§ ASSIGNED TASK:
Report each line of the data that has "identidad" somewhere in it.

§ PROVIDED INFORMATION:
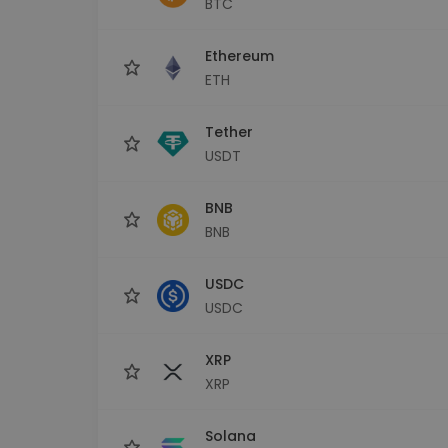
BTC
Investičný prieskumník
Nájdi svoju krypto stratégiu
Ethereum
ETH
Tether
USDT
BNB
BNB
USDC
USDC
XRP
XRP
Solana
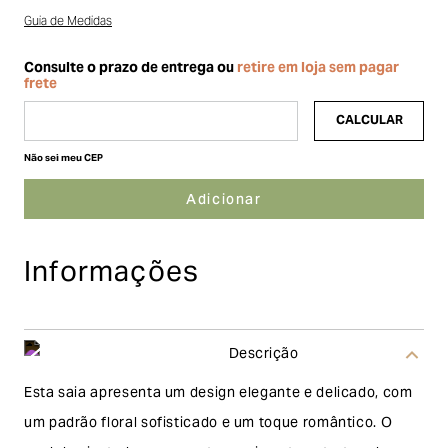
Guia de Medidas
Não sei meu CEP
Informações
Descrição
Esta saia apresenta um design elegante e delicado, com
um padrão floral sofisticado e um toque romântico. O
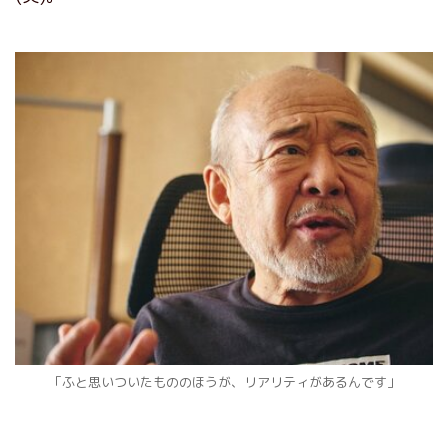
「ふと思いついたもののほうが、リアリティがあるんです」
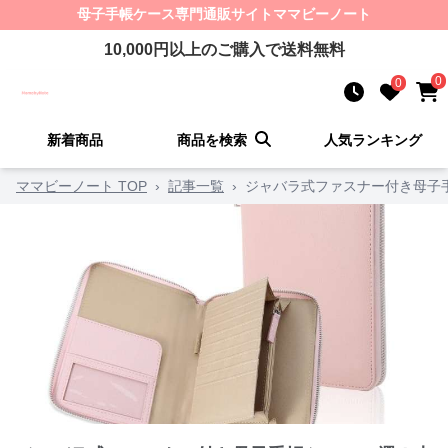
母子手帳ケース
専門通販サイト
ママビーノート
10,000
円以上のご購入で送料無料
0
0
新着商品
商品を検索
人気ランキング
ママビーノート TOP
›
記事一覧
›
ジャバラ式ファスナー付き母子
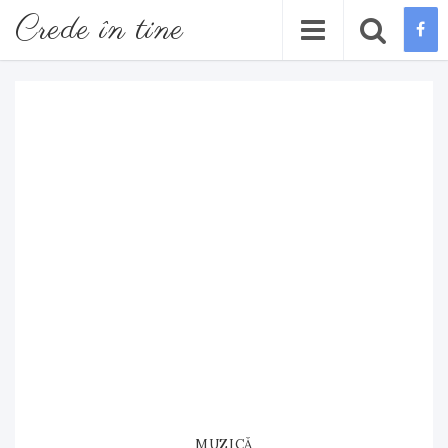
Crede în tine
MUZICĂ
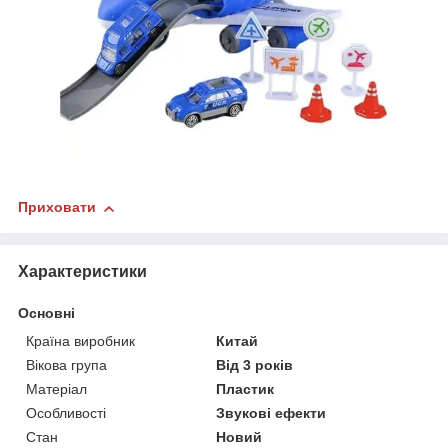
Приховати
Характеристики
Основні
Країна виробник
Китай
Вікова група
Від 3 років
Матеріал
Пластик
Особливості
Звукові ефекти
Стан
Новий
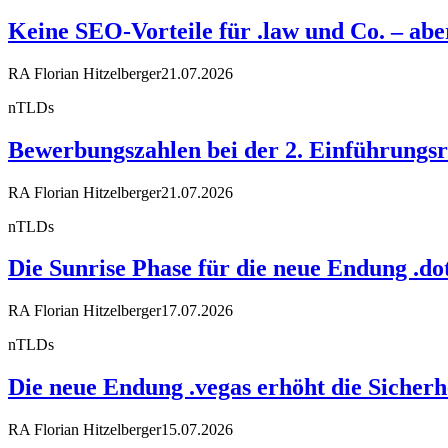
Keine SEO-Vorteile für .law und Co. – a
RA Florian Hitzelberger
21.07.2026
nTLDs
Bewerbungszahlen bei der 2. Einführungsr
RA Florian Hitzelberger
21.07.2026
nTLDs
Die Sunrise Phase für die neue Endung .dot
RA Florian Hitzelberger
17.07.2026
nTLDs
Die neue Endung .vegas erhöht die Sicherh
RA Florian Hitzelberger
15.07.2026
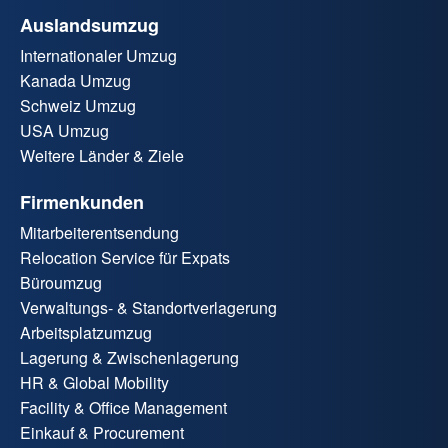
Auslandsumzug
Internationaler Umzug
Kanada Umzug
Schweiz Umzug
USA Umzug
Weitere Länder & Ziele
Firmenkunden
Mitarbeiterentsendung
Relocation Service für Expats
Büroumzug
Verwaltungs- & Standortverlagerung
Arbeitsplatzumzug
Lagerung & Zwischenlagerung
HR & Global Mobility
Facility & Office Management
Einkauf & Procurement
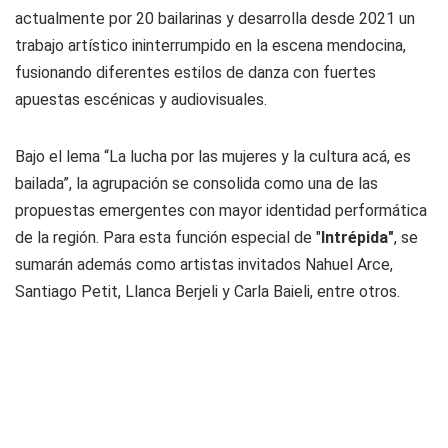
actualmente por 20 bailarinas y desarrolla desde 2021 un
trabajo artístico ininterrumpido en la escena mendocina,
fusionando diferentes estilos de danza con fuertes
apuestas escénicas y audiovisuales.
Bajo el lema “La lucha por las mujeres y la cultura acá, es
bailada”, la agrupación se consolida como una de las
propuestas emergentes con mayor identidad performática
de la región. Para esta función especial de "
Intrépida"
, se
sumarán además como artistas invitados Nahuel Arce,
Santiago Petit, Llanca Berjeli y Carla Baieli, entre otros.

---

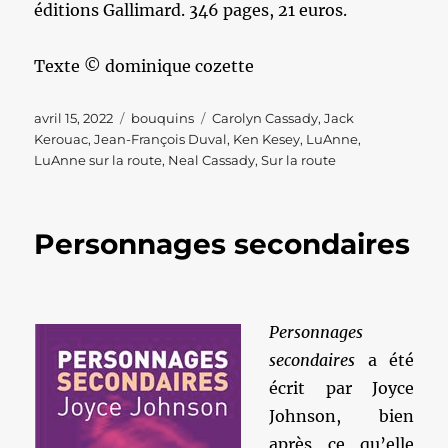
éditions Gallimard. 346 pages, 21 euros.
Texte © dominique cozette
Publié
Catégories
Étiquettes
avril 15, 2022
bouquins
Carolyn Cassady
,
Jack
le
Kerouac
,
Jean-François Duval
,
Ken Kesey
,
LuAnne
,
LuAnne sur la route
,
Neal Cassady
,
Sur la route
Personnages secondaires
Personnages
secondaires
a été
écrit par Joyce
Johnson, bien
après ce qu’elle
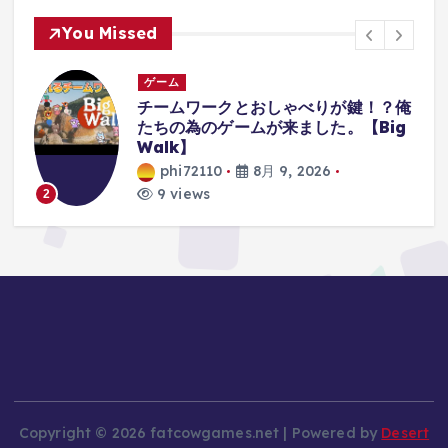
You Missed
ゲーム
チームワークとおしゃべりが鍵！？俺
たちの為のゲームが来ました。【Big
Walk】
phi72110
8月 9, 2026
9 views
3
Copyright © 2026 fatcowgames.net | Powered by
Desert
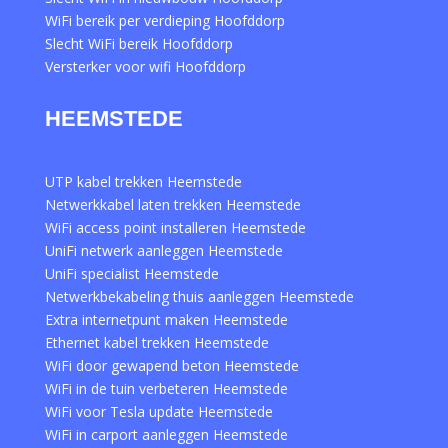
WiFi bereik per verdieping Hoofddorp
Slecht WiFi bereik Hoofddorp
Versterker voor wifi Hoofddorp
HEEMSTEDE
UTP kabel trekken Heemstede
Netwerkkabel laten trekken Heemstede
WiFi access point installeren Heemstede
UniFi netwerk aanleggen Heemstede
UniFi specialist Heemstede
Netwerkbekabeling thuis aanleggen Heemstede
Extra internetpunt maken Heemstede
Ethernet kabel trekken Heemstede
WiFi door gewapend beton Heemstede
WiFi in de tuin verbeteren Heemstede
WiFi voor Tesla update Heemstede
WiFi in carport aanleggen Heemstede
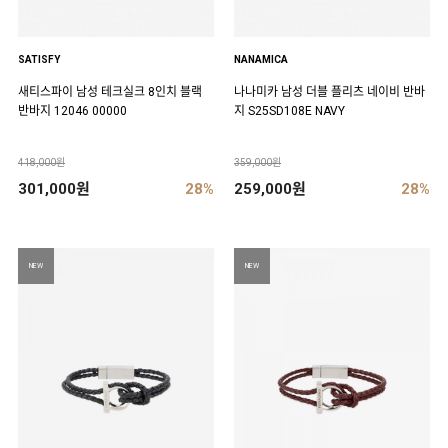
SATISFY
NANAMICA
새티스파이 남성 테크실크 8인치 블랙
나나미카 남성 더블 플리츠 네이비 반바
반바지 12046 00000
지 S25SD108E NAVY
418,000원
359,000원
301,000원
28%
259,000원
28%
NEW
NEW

...

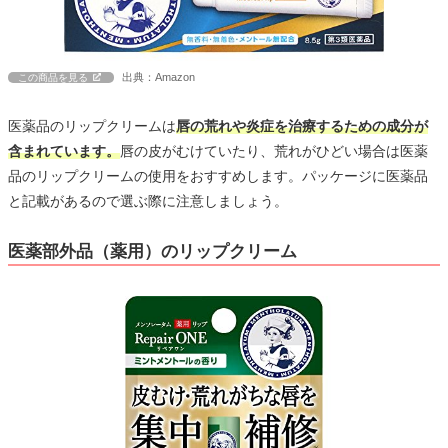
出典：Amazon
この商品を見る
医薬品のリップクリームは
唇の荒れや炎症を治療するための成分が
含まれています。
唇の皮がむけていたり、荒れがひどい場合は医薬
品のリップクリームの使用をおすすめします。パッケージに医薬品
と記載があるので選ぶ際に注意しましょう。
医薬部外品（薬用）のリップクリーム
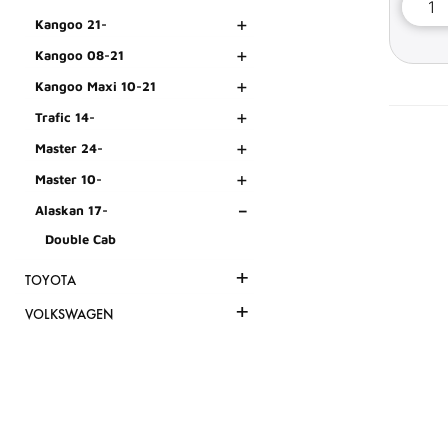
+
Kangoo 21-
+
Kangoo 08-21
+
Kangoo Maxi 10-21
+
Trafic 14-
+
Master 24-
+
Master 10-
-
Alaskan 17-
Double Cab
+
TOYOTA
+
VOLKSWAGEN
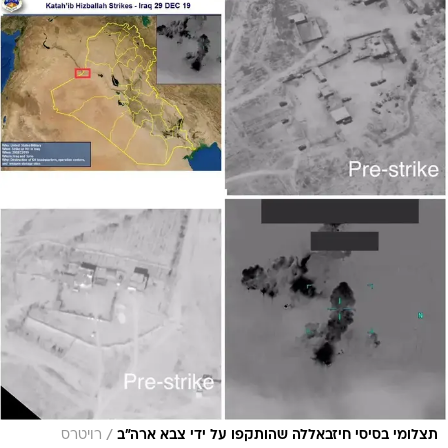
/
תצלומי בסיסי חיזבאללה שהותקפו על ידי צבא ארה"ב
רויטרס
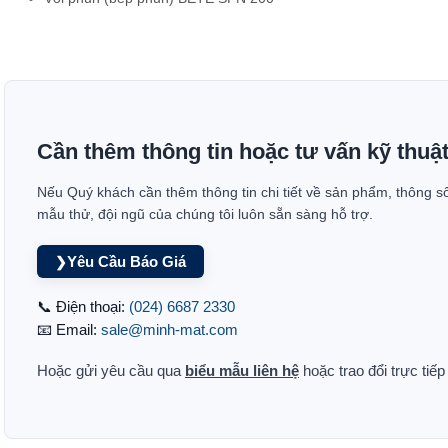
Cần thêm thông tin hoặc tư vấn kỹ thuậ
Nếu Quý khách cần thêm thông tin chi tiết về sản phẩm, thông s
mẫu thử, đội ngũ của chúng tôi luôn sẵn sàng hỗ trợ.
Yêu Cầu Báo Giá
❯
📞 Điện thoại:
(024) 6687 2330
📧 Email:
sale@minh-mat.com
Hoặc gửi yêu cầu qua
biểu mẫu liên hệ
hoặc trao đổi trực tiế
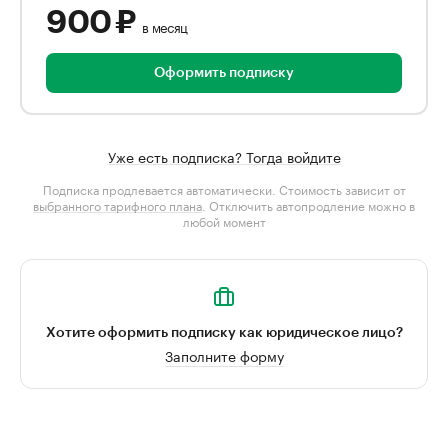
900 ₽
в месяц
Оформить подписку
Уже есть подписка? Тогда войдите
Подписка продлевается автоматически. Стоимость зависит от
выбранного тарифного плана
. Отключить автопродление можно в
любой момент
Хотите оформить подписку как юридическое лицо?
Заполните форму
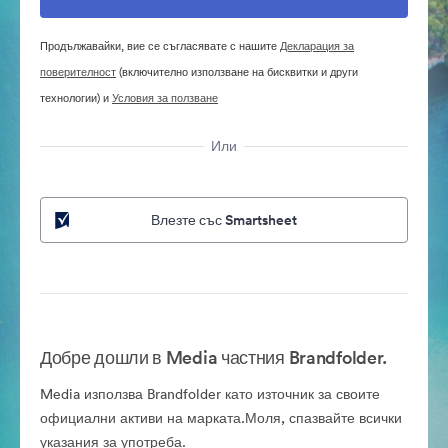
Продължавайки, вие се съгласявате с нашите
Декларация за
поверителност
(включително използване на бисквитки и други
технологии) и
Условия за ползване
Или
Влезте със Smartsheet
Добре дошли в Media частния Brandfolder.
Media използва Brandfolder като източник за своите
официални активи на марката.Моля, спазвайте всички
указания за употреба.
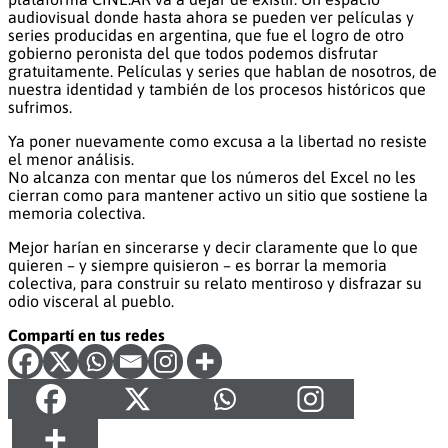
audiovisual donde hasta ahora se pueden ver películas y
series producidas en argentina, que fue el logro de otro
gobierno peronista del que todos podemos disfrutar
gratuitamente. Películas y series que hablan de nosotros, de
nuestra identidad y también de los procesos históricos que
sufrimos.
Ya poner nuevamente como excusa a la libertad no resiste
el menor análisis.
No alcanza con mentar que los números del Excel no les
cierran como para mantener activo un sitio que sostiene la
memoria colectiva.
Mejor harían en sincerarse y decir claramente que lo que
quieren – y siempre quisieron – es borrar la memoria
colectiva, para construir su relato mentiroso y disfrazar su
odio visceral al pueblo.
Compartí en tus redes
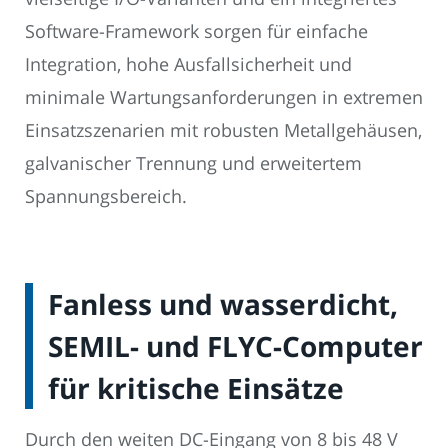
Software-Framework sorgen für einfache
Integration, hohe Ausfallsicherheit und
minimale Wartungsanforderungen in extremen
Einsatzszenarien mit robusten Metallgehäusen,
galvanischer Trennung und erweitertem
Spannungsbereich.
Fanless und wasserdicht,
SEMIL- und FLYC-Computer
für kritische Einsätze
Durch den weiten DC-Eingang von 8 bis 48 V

§ RESPONSE TO THIS TASK:
propuestas emergentes con mayor identidad performática
nuestra identidad y también de los procesos históricos que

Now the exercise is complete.